心里的小恶魔摩拳擦掌,早就准备挣脱牢笼往外飞,在丁砚竹意志最不坚定的时候,决定给她送上致命一击,给她悄悄传递信息,提醒她:再不快点解决邹烬尘,乐队就被别人签走了。
丁砚竹心里警报声大都快把她震聋了,脑子里弹射出红色感叹号,发出一级警报。
就如同走后门一样,丁砚竹又没抵抗住诱惑,着了小恶魔的道,决定真的当个骗子。
身体动作比脑子反应快一步,早早抬起眼眸,神色复杂地望着邹烬尘。等大脑跟上身体节奏时,丁砚竹都不知道自己就这么跟邹烬尘对视了多久。
她自己觉得有些尴尬,瞬间移开目光,不自然的东看看西看看,为缓解尴尬,她开始没话找话“你怎么来了?”
邹烬尘跟她对视半天倒是脸不红心不跳的,他真不知道丁砚竹是怎么问出这种没营养的话的,明明刚刚才问他“怎么内涵自己”现在又在这儿装傻充愣,他微微歪头,单手撑着身旁的桌子,盯着丁砚竹四处乱看的眼睛,声音闲散“丁砚竹,你脑子里在想什么?”
丁砚竹硬着头皮对上邹烬尘的视线,脑子里根本没有骗人感情的具体流程,只能乱说一通,决定先做点背景调查“我的意思是,你不忙吗?”
丁砚竹问的直白,丝毫不拐弯抹角,邹烬尘被她勾起了兴趣,嘴角扬起好看的弧度“你做背调呢?”
“额,这算吗?不算吧,你可以理解成我比较关心赛车手的训练生活。”
丁砚竹飘忽不定的眼神出卖了她,邹烬尘微微弯腰,平视丁砚竹,两人的距离近的有些暧昧,视线短暂纠缠在一起“下次说谎的时候,记得别到处乱看。”
说罢,邹烬尘就直起身子站直,恢复刚才的站姿,对面的丁砚竹就在这几秒钟内在心里下定了决心,决定直球出击。
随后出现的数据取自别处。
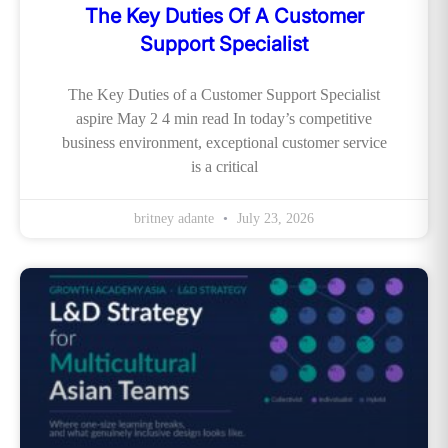
The Key Duties Of A Customer
Support Specialist
The Key Duties of a Customer Support Specialist
aspire May 2 4 min read In today’s competitive
business environment, exceptional customer service
is a critical
britney adante
July 23, 2026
她略显做作的把碎发别到耳后,朝邹烬尘露出一个微笑“好吧,其实我不是对赛车手的训练生活感兴趣,我是对你感兴趣。”
她面上不动声色,实则全身鸡皮疙瘩都起来了,甚至有点被自己恶心到。
邹烬尘将她刚刚刻意的行为都尽收眼底,眼里的情绪让人捉摸不透,他眉尾轻轻挑起,语气里充满玩味,故意为难丁砚竹“是吗?那你展开说说,我到底哪里让你感兴趣了”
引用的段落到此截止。